Walrus bones provide clues to fate of lost Viking colony
WASHINGTON: Clues to the mystery of why Viking colonies in Greenland flourished and fell have been found in the DNA of medieval walrus bones housed in more than a dozen European museums.
For almost 500 years, the Norse descendants of Erik the Red built churches and manor homes and expanded their settlements on the icy fringes of European civilization. On Greenland, they had elaborate stone churches with bronze bells and stained glass, a monastery, and their own bishop. Their colonies at one time supported more than 2,000 people. And then they vanished.
Scholars have long wondered why. "Why did they flourish and why did they disappear?" asked Thomas McGovern, an anthropologist at Hunter College in New York. "And did their greatest success also contain the seeds of their demise?"
Researchers who visited museums across western Europe to assemble a rare pile of artifacts - fragments of medieval walrus skulls - reported in a study in Wednesday's Proceedings of the Royal Society B that the fate of these medieval outposts may have been tied to the demand for walrus ivory among rich Europeans.
The study revealed that during the height of the Norse settlement - from about 1120 to 1400 - at least 80 percent of the walrus samples were directly sourced from Greenland. "It's possible that almost all the walrus ivory in western Europe during the High Middle Ages came from Greenland," said Bastiaan Star, a scientist at the University of Oslo and one of the study's authors. "This result tells a very clear story."
A dozen years ago, many historians believed that the changing climate of medieval Europe was the main reason Norse settlements in Greenland expanded and went extinct. This view was popularized in Jared Diamond's 2005 book "Collapse."
But evidence such as walrus bones at archaeological sites in Greenland and historical documents - including church records of tithes paid in walrus tusks - suggested another possible factor: that the Vikings' descendants thrived on a lucrative trade in walrus tusks, which were sold to Europe's elite and carved into luxury items, such as ivory crucifixes, knife handles, and fancy dice and chess sets.
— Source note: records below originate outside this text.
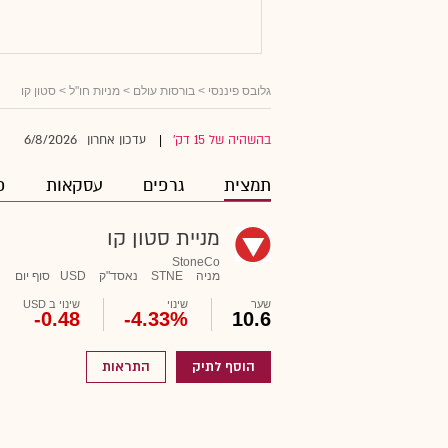
גלובס פיננסי
>
בורסות עולם
>
מניות חו"ל
> סטון קו
6/8/2026
בהשהיה של 15 דק'
עדכון אחרון
|
תמצית
גרפים
עסקאות
פ
מניית סטון קו
StoneCo
מניה
STNE
נאסד"ק
USD
סוף יום
שער
שינוי
שינוי ב USD
-0.48
-4.33%
10.6
הוסף לתיק
התראות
Archaeologists suspected that famous ivory artifacts from the Middle Ages - such as the Lewis Chessmen , a set of expressive and intricately carved statuettes from the 12th century now housed in the British Museum in London - were made from walrus tusks from Greenland. But they could not get permission to bore into these precious artifacts for genetic analysis.
James Barrett, another study author and an archaeologist at the University of Cambridge, was "opening dusty boxes and poring through museum catalogues" in galleries in Norway, France, Germany, Ireland, and the UK when he realized that the tusks were often sold attached to fragments of walrus skulls - and that the bone could provide the DNA he needed. Barrett didn't get access to the Lewis Chessmen, but his hunt produced 23 medieval artifacts for analysis, after examining hundreds of related objects.
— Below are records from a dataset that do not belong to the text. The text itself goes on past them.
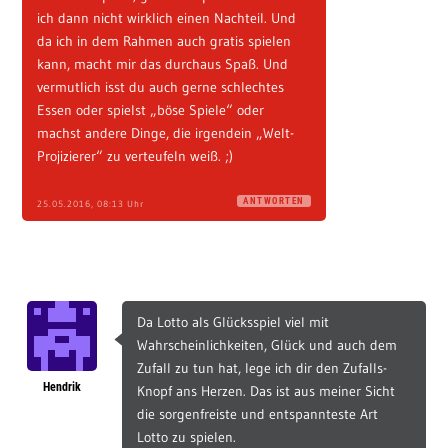
ich dann nicht wirklich einen Nachteil. Und
da ich in dem Rahmen auch gratis spielen
kann, macht mir das durchaus Spaß. Und
vermutlich isst du auch gerne schlechtes
Essen oder spielst „böse Spiele“ oder
machst andere Dinge, die irgendein „Welt-
Projizierer“ zu verteufeln weiß. ;)
ANTWORTEN
25.05.2016, 08:13 Uhr
Da Lotto als Glücksspiel viel mit
Wahrscheinlichkeiten, Glück und auch dem
Zufall zu tun hat, lege ich dir den Zufalls-
Hendrik
Knopf ans Herzen. Das ist aus meiner Sicht
die sorgenfreiste und entspannteste Art
Lotto zu spielen.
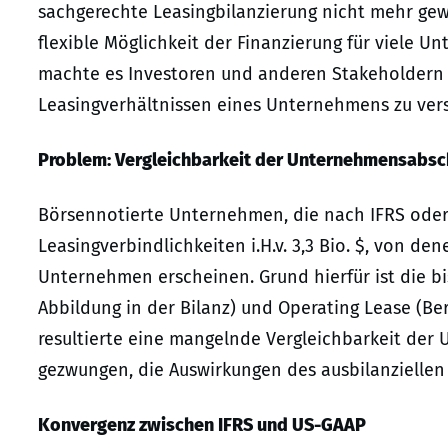
sachgerechte Leasingbilanzierung nicht mehr gew
flexible Möglichkeit der Finanzierung für viele U
machte es Investoren und anderen Stakeholdern s
Leasingverhältnissen eines Unternehmens zu ver
Problem: Vergleichbarkeit der Unternehmensabsc
Börsennotierte Unternehmen, die nach IFRS oder
Leasingverbindlichkeiten i.H.v. 3,3 Bio. $, von de
Unternehmen erscheinen. Grund hierfür ist die b
Abbildung in der Bilanz) und Operating Lease (Ber
resultierte eine mangelnde Vergleichbarkeit der
gezwungen, die Auswirkungen des ausbilanziellen 
Konvergenz zwischen IFRS und US-GAAP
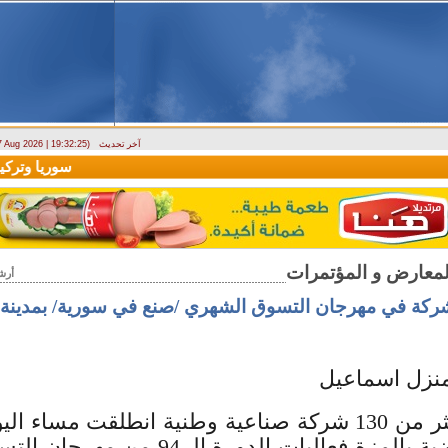
آخر تحديث
 7 Aug 2026 | 19:32:25)
ارتباك في الأسواق.. والمركزي يصدر تعميما جديدا بخصوص استبدال العملة
سوريا وتركيا ت
أرش
منزل اسماعيل
بمشاركة أكثر من 130 شركة صناعية وطنية انطلقت مساء
الجلاء الرياضية بالمزة فعاليات الدورة الـ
"This is the first study that conclusively shows that Greenland walrus exports obtained a near-monopoly in Europe," said Poul Holm, an environmental historian at Trinity College in Dublin, who was not involved in the study. McGovern, also not part of the study, said of the research: "It's changing the story that we've been telling for years."
If walrus ivory was the key to Greenland's medieval wealth, experts now suspect a collapsing market for the ivory may have helped doom the outposts. The Norse Greenland settlements vanished in the 1400s, sometime after life in continental Europe was badly rattled by the onset of the Black Death and the beginning of the Little Ice Age, an era of cooler climates. These calamities undermined demand for walrus ivory, said Barrett.
After "a bonanza tied to the novelty of bringing exotic products to the market" in Europe, Holm said, "the fading allure of the product locks the society in decline.